Beginning with the line of the entries below that holds "For full version" and ending with the line that holds "Send enquiry", transcribe each line exactly as written. Pictures stay out.

□ □ □ □

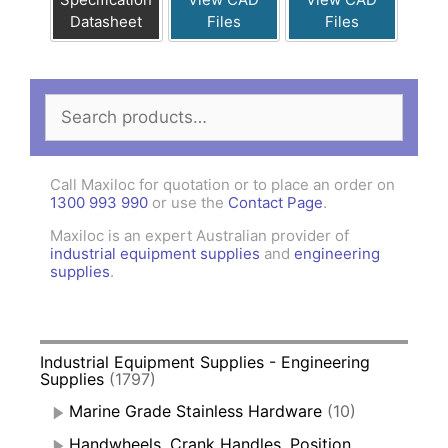
Datasheet
Files
Files
Search
for:
Call Maxiloc for quotation or to place an order on
1300 993 990
or use the
Contact Page
.
Maxiloc is an expert Australian provider of
industrial equipment supplies
and
engineering
supplies
.
Industrial Equipment Supplies - Engineering
Supplies
(1797)
Marine Grade Stainless Hardware
(10)
Handwheels, Crank Handles, Position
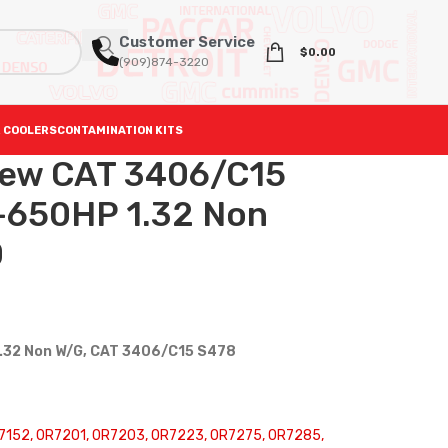
Customer Service
$
0.00
(909)874-3220
 COOLERS
CONTAMINATION KITS
ew CAT 3406/C15
-650HP 1.32 Non
0
1.32 Non W/G, CAT 3406/C15 S478
152, 0R7201, 0R7203, 0R7223, 0R7275, 0R7285,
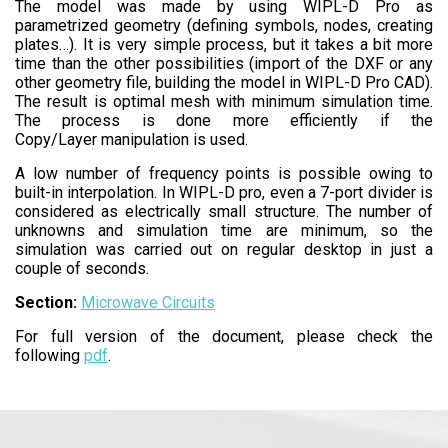
The model was made by using WIPL-D Pro as
parametrized geometry (defining symbols, nodes, creating
plates…). It is very simple process, but it takes a bit more
time than the other possibilities (import of the DXF or any
other geometry file, building the model in WIPL-D Pro CAD).
The result is optimal mesh with minimum simulation time.
The process is done more efficiently if the
Copy/Layer manipulation is used.
A low number of frequency points is possible owing to
built-in interpolation. In WIPL-D pro, even a 7-port divider is
considered as electrically small structure. The number of
unknowns and simulation time are minimum, so the
simulation was carried out on regular desktop in just a
couple of seconds.
Section:
Microwave Circuits
For full version of the document, please check the
following
pdf
.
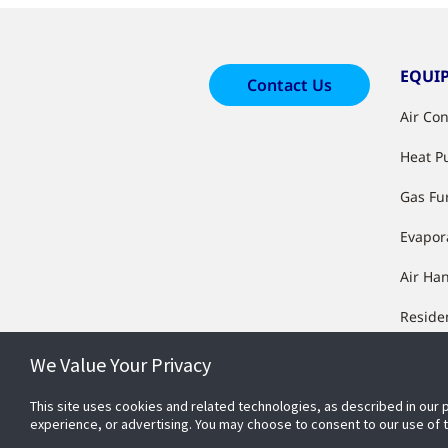
EQUI
Contact Us
Air Co
Heat 
Gas Fu
Evapor
Air Ha
Reside
Equip
We Value Your Privacy
Manufa
Furnac
This site uses cookies and related technologies, as described in our 
experience, or advertising. You may choose to consent to our use of
Condit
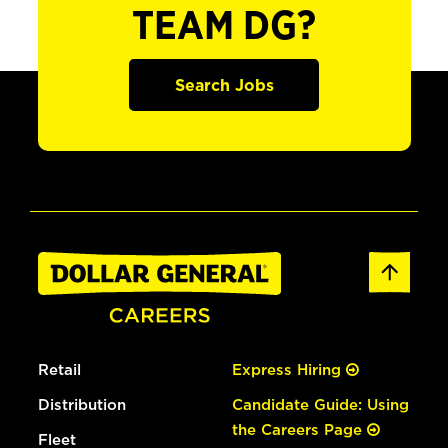
TEAM DG?
Search Jobs
Retail
Express Hiring
Distribution
Candidate Guide: Using
the Careers Page
Fleet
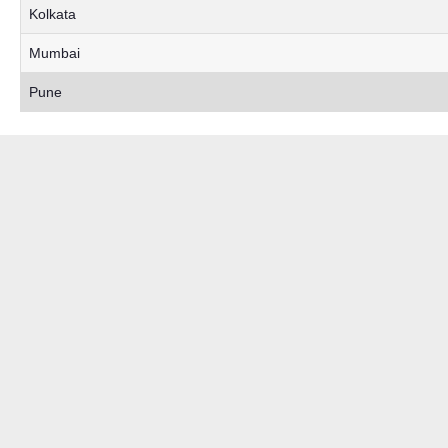
Kolkata
Mumbai
Pune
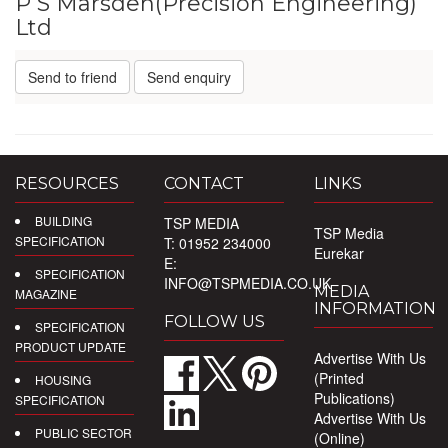
P S Marsden(Precision Engineering)
Ltd
Send to friend
Send enquiry
RESOURCES
CONTACT
LINKS
BUILDING
TSP MEDIA
TSP Media
SPECIFICATION
T: 01952 234000
Eurekar
E:
SPECIFICATION
INFO@TSPMEDIA.CO.UK
MEDIA
MAGAZINE
INFORMATION
FOLLOW US
SPECIFICATION
PRODUCT UPDATE
Advertise With Us
(Printed
HOUSING
Publications)
SPECIFICATION
Advertise With Us
PUBLIC SECTOR
(Online)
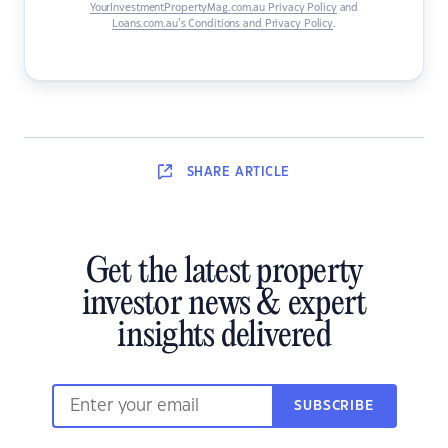
YourInvestmentPropertyMag.com.au Privacy Policy
and
Loans.com.au’s Conditions and Privacy Policy
.
SHARE
ARTICLE
Get the latest property
investor news & expert
insights delivered
SUBSCRIBE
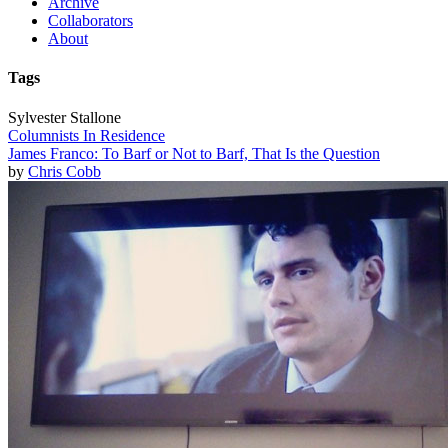
Archive
Collaborators
About
Tags
Sylvester Stallone
Columnists In Residence
James Franco: To Barf or Not to Barf, That Is the Question
by
Chris Cobb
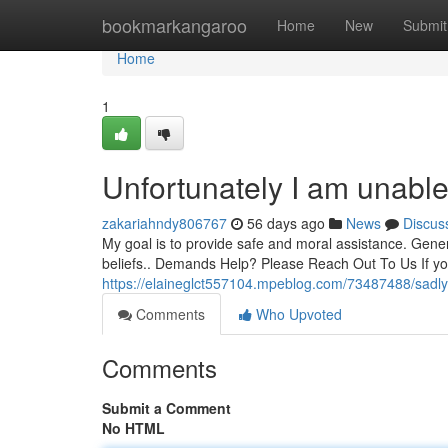
Home
bookmarkangaroo
Home
New
Submit
Home
1
Unfortunately I am unable
zakariahndy806767
56 days ago
News
Discus
My goal is to provide safe and moral assistance. Genera
beliefs.. Demands Help? Please Reach Out To Us If 
https://elaineglct557104.mpeblog.com/73487488/sadly
Comments
Who Upvoted
Comments
Submit a Comment
No HTML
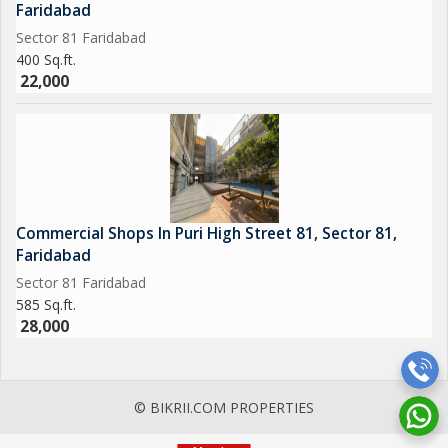
Faridabad
Sector 81 Faridabad
400 Sq.ft.
22,000
Commercial Shops In Puri High Street 81, Sector 81,
Faridabad
Sector 81 Faridabad
585 Sq.ft.
28,000
© BIKRII.COM PROPERTIES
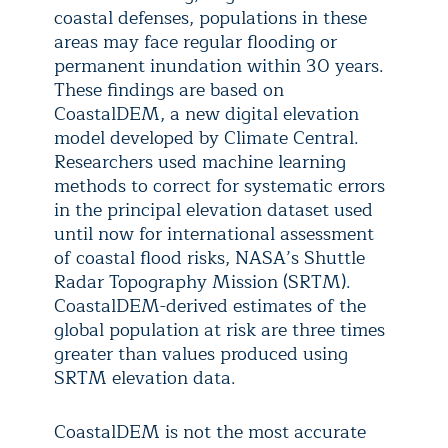
coastal defenses, populations in these
areas may face regular flooding or
permanent inundation within 30 years.
These findings are based on
CoastalDEM, a new digital elevation
model developed by Climate Central.
Researchers used machine learning
methods to correct for systematic errors
in the principal elevation dataset used
until now for international assessment
of coastal flood risks, NASA’s Shuttle
Radar Topography Mission (SRTM).
CoastalDEM-derived estimates of the
global population at risk are three times
greater than values produced using
SRTM elevation data.
CoastalDEM is not the most accurate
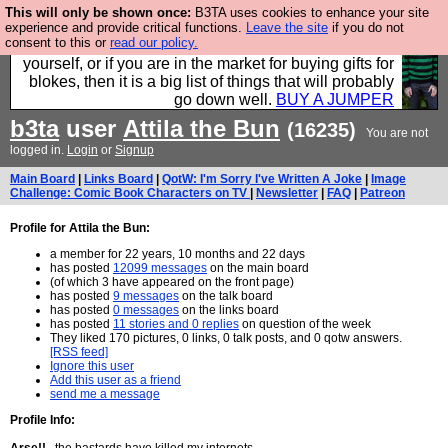
This will only be shown once:
B3TA uses cookies to enhance your site
Hebtro make durable clothing mostly for men, and it
experience and provide critical functions.
Leave the site
if you do not
consent to this or
read our policy.
is all manufactured in the UK. It is ideal for a treat for
yourself, or if you are in the market for buying gifts for
blokes, then it is a big list of things that will probably
go down well.
BUY A JUMPER
b3ta
user
Attila the Bun
(16235)
You are not
logged in.
Login
or
Signup
Main Board
|
Links Board
|
QotW: I'm Sorry I've Written A Joke
|
Image
Challenge: Comic Book Characters on TV
|
Newsletter
|
FAQ
|
Patreon
Profile for Attila the Bun:
a member for 22 years, 10 months and 22 days
has posted
12099 messages
on the main board
(of which 3 have appeared on the front page)
has posted
9 messages
on the talk board
has posted
0 messages
on the links board
has posted
11 stories and 0 replies
on question of the week
They liked 170 pictures, 0 links, 0 talk posts, and 0 qotw answers.
[RSS feed]
Ignore this user
Add this user as a friend
send me a message
Profile Info:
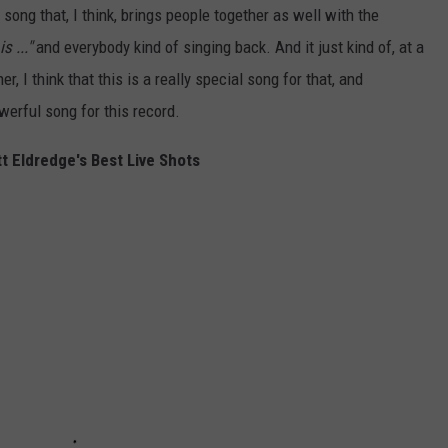
f song that, I think, brings people together as well with the
s ..."
and everybody kind of singing back. And it just kind of, at a
 I think that this is a really special song for that, and
owerful song for this record.
t Eldredge's Best Live Shots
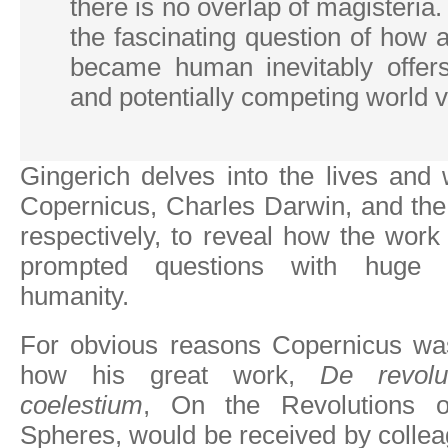
there is no overlap of magisteria. 
the fascinating question of how
became human inevitably offer
and potentially competing world v
Gingerich delves into the lives and
Copernicus, Charles Darwin, and the
respectively, to reveal how the work 
prompted questions with huge im
humanity.
For obvious reasons Copernicus wa
how his great work,
De revolu
coelestium
, On the Revolutions o
Spheres, would be received by colle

□ □ □ □

# [ANSWER TO THE EXERCISE]
For full version of the document, please check the
following
pdf
.
EQUI
Contact Us
Air Co
Heat 
Gas Fu
Evapor
Air Ha
Reside
Equip
We Value Your Privacy
Manufa
Furnac
This site uses cookies and related technologies, as described in our 
experience, or advertising. You may choose to consent to our use of
Condit
TEAM DG?
Search Jobs
Retail
Express Hiring
Distribution
Candidate Guide: Using
the Careers Page
Fleet
Kolkata
Mumbai
Pune
P S Marsden(Precision Engineering)
Ltd
Send to friend
Send enquiry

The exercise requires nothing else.